| Task to carry out |
With the images removed, repeat the data below exactly.

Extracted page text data
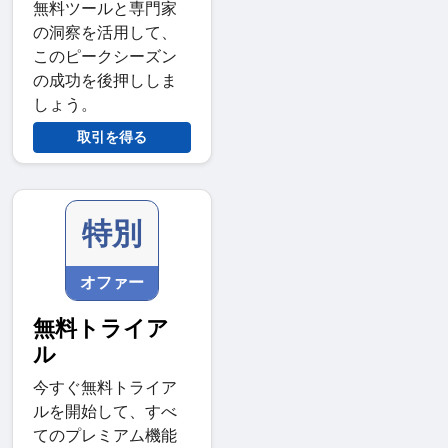
無料ツールと専門家
の洞察を活用して、
このピークシーズン
の成功を後押ししま
しょう。
取引を得る
特別
オファー
無料トライア
ル
今すぐ無料トライア
ルを開始して、すべ
てのプレミアム機能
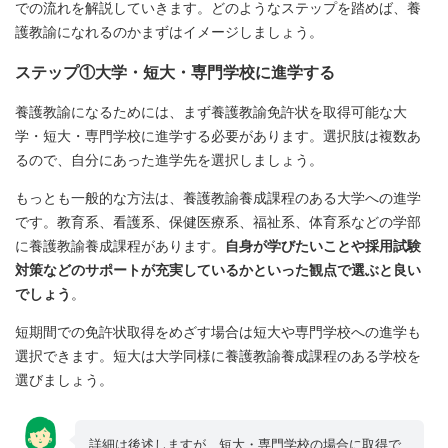
での流れを解説していきます。どのようなステップを踏めば、養
護教諭になれるのかまずはイメージしましょう。
ステップ①大学・短大・専門学校に進学する
養護教諭になるためには、まず養護教諭免許状を取得可能な大
学・短大・専門学校に進学する必要があります。選択肢は複数あ
るので、自分にあった進学先を選択しましょう。
もっとも一般的な方法は、養護教諭養成課程のある大学への進学
です。教育系、看護系、保健医療系、福祉系、体育系などの学部
に養護教諭養成課程があります。
自身が学びたいことや採用試験
対策などのサポートが充実しているかといった観点で選ぶと良い
でしょう
。
短期間での免許状取得をめざす場合は短大や専門学校への進学も
選択できます。短大は大学同様に養護教諭養成課程のある学校を
選びましょう。
詳細は後述しますが、短大・専門学校の場合に取得で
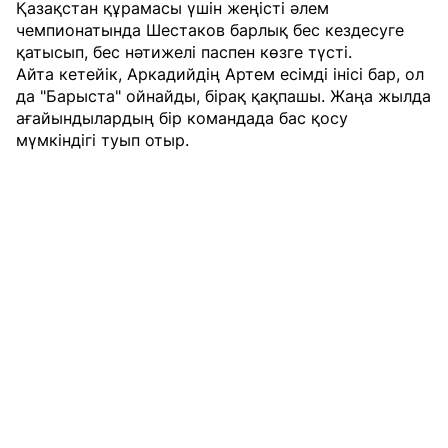
Қазақстан құрамасы үшін жеңісті әлем
чемпионатында Шестаков барлық бес кездесуге
қатысып, бес нәтижелі паспен көзге түсті.
Айта кетейік, Аркадийдің Артем есімді інісі бар, ол
да "Барыста" ойнайды, бірақ қақпашы. Жаңа жылда
ағайындылардың бір командада бас қосу
мүмкіндігі туып отыр.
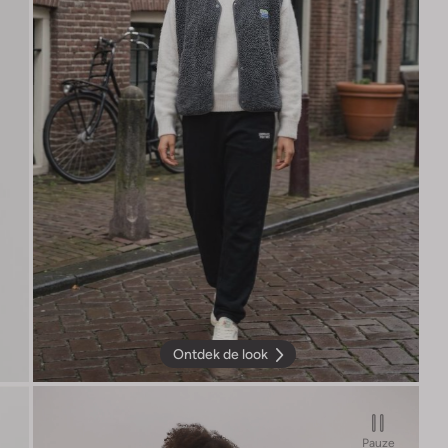
Ontdek de look
Pauze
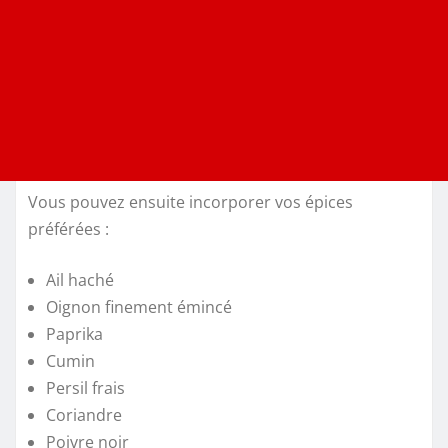
Vous pouvez ensuite incorporer vos épices
préférées :
Ail haché
Oignon finement émincé
Paprika
Cumin
Persil frais
Coriandre
Poivre noir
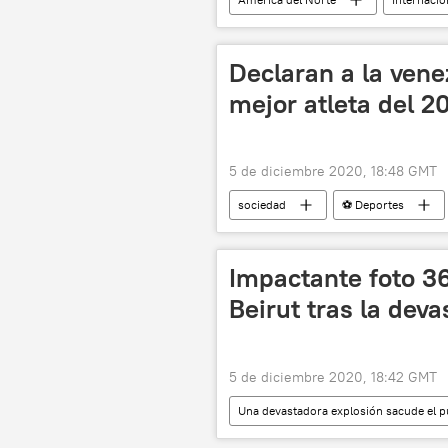
migración
Donald Trump
noticias
Declaran a la vene
mejor atleta del 2
5 de diciembre 2020, 18:48 GMT
sociedad
⚽ Deportes
Venezuela
noticias
Impactante foto 36
Beirut tras la dev
5 de diciembre 2020, 18:42 GMT
Una devastadora explosión sacude el p
noticias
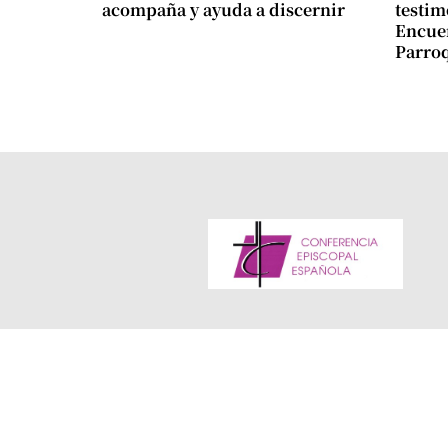
acompaña y ayuda a discernir
testim
Encuen
Parro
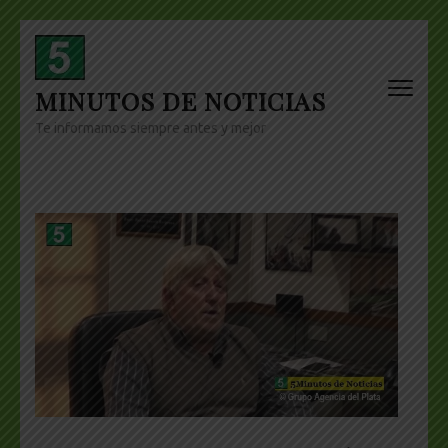
Skip
to
content
MINUTOS DE NOTICIAS
(Press
Enter)
Te informamos siempre antes y mejor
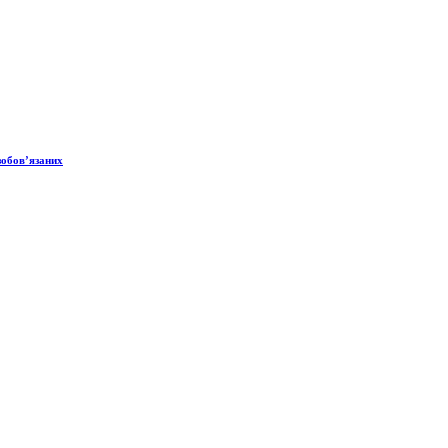
зобов’язаних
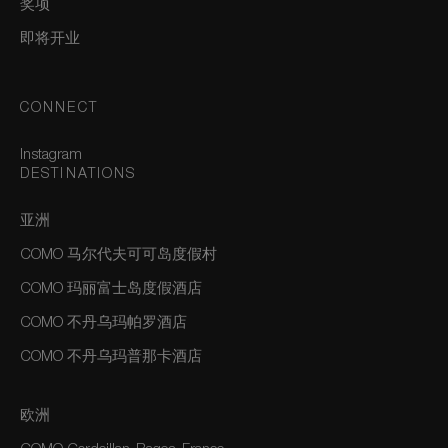
奖项
即将开业
CONNECT
Instagram
DESTINATIONS
亚洲
COMO 马尔代夫可可岛度假村
COMO 玛丽富士岛度假酒店
COMO 不丹乌玛帕罗酒店
COMO 不丹乌玛普那卡酒店
欧洲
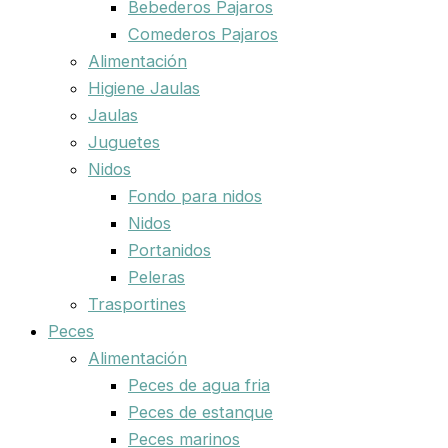
Bebederos Pajaros
Comederos Pajaros
Alimentación
Higiene Jaulas
Jaulas
Juguetes
Nidos
Fondo para nidos
Nidos
Portanidos
Peleras
Trasportines
Peces
Alimentación
Peces de agua fria
Peces de estanque
Peces marinos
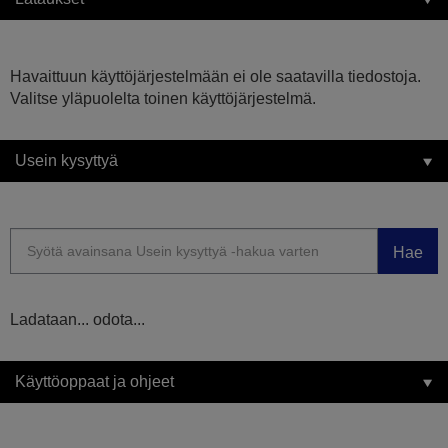
Havaittuun käyttöjärjestelmään ei ole saatavilla tiedostoja.
Valitse yläpuolelta toinen käyttöjärjestelmä.
Usein kysyttyä
Hae
Ladataan... odota...
Käyttöoppaat ja ohjeet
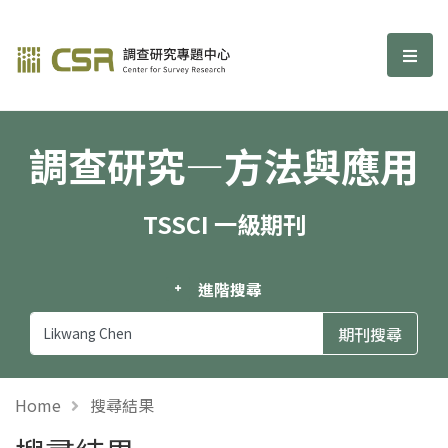
調查研究—方法與應用期刊
選單
調查研究—方法與應用
TSSCI 一級期刊
進階搜尋
Home
搜尋結果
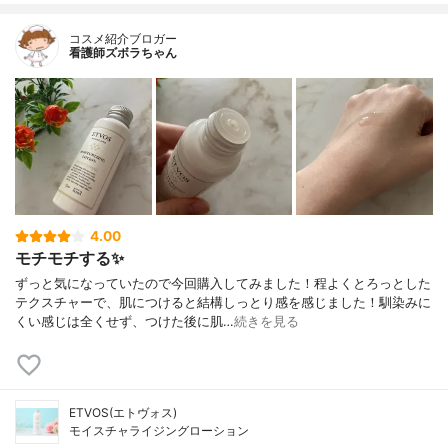
コスメ紹介ブロガー
看護師ズボラちゃん
4.00
モチモチする✨
ずっと気になっていたので今回購入してみました！程よくとろっとした
テクスチャーで、肌につけると結構しっとり感を感じました！馴染みに
くい感じは全くせず、つけた後に肌…
続きを見る
ETVOS(エトヴォス)
モイスチャライジングローション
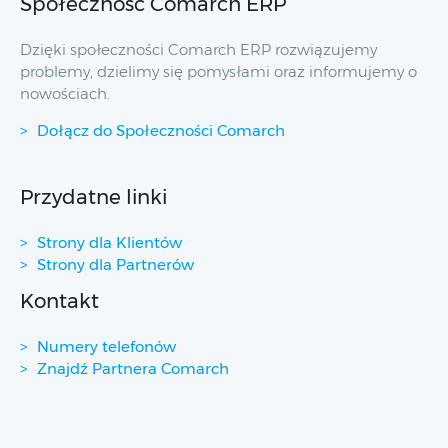
Społeczność Comarch ERP
Dzięki społeczności Comarch ERP rozwiązujemy
problemy, dzielimy się pomysłami oraz informujemy o
nowościach.
Dołącz do Społeczności Comarch
Przydatne linki
Strony dla Klientów
Strony dla Partnerów
Kontakt
Numery telefonów
Znajdź Partnera Comarch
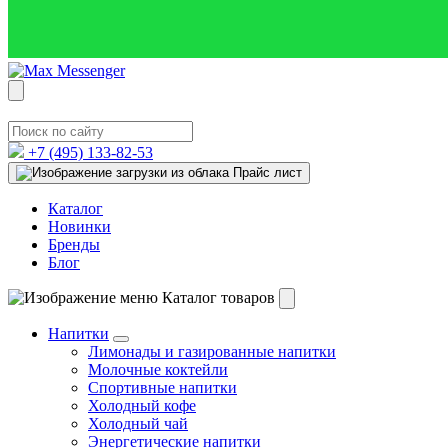
+7 (495)
133-82-53
Прайс лист
Каталог
Новинки
Бренды
Блог
Каталог товаров
Напитки
Лимонады и газированные напитки
Молочные коктейли
Спортивные напитки
Холодный кофе
Холодный чай
Энергетические напитки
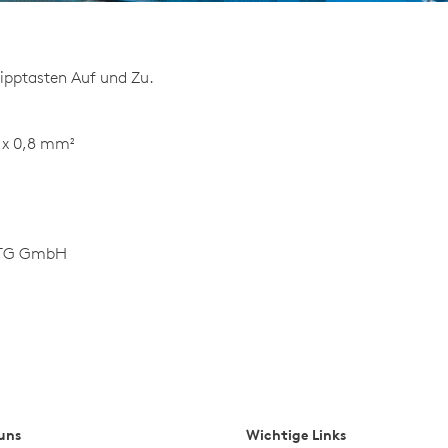
ipptasten Auf und Zu.
2 x 0,8 mm²
 STG GmbH
uns
Wichtige Links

| Response |
無料ツールと専門家
の洞察を活用して、
このピークシーズン
の成功を後押ししま
しょう。
取引を得る
特別
オファー
無料トライア
ル
今すぐ無料トライア
ルを開始して、すべ
てのプレミアム機能
での流れを解説していきます。どのようなステップを踏めば、養
護教諭になれるのかまずはイメージしましょう。
ステップ①大学・短大・専門学校に進学する
養護教諭になるためには、まず養護教諭免許状を取得可能な大
学・短大・専門学校に進学する必要があります。選択肢は複数あ
るので、自分にあった進学先を選択しましょう。
もっとも一般的な方法は、養護教諭養成課程のある大学への進学
です。教育系、看護系、保健医療系、福祉系、体育系などの学部
に養護教諭養成課程があります。
自身が学びたいことや採用試験
対策などのサポートが充実しているかといった観点で選ぶと良い
でしょう
。
短期間での免許状取得をめざす場合は短大や専門学校への進学も
選択できます。短大は大学同様に養護教諭養成課程のある学校を
選びましょう。
詳細は後述しますが、短大・専門学校の場合に取得で
Қазақстан құрамасы үшін жеңісті әлем
чемпионатында Шестаков барлық бес кездесуге
қатысып, бес нәтижелі паспен көзге түсті.
Айта кетейік, Аркадийдің Артем есімді інісі бар, ол
да "Барыста" ойнайды, бірақ қақпашы. Жаңа жылда
ағайындылардың бір командада бас қосу
мүмкіндігі туып отыр.
Ontdek de look
Pauze
Vous pouvez ensuite incorporer vos épices
préférées :
Ail haché
Oignon finement émincé
Paprika
Cumin
Persil frais
Coriandre
Poivre noir
migración
Donald Trump
noticias
Declaran a la vene
mejor atleta del 2
5 de diciembre 2020, 18:48 GMT
sociedad
⚽ Deportes
Venezuela
noticias
Impactante foto 36
Beirut tras la dev
5 de diciembre 2020, 18:42 GMT
Una devastadora explosión sacude el p
noticias
acompaña y ayuda a discernir
testim
Encuen
Parro
Skip
to
content
MINUTOS DE NOTICIAS
(Press
Enter)
Te informamos siempre antes y mejor
зобов’язаних
奖项
即将开业
CONNECT
Instagram
DESTINATIONS
亚洲
COMO 马尔代夫可可岛度假村
COMO 玛丽富士岛度假酒店
COMO 不丹乌玛帕罗酒店
COMO 不丹乌玛普那卡酒店
欧洲
Bebederos Pajaros
Comederos Pajaros
Alimentación
Higiene Jaulas
Jaulas
Juguetes
Nidos
Fondo para nidos
Nidos
Portanidos
Peleras
Trasportines
Peces
Alimentación
Peces de agua fria
Peces de estanque
Peces marinos
Havaittuun käyttöjärjestelmään ei ole saatavilla tiedostoja.
Valitse yläpuolelta toinen käyttöjärjestelmä.
Usein kysyttyä
Hae
Ladataan... odota...
Käyttöoppaat ja ohjeet
調查研究—方法與應用期刊
選單
調查研究—方法與應用
TSSCI 一級期刊
進階搜尋
Home
搜尋結果
コスメ紹介ブロガー
看護師ズボラちゃん
4.00
モチモチする✨
ずっと気になっていたので今回購入してみました！程よくとろっとした
テクスチャーで、肌につけると結構しっとり感を感じました！馴染みに
くい感じは全くせず、つけた後に肌…
続きを見る
ETVOS(エトヴォス)
モイスチャライジングローション
Społeczność Comarch ERP
Dzięki społeczności Comarch ERP rozwiązujemy
problemy, dzielimy się pomysłami oraz informujemy o
nowościach.
Dołącz do Społeczności Comarch
Przydatne linki
Strony dla Klientów
Strony dla Partnerów
Kontakt
Numery telefonów
Znajdź Partnera Comarch
+7 (495)
133-82-53
Прайс лист
Каталог
Новинки
Бренды
Блог
Каталог товаров
Напитки
Лимонады и газированные напитки
Молочные коктейли
Спортивные напитки
Холодный кофе
Холодный чай
Энергетические напитки
ipptasten Auf und Zu.
2 x 0,8 mm²
 STG GmbH
uns
Wichtige Links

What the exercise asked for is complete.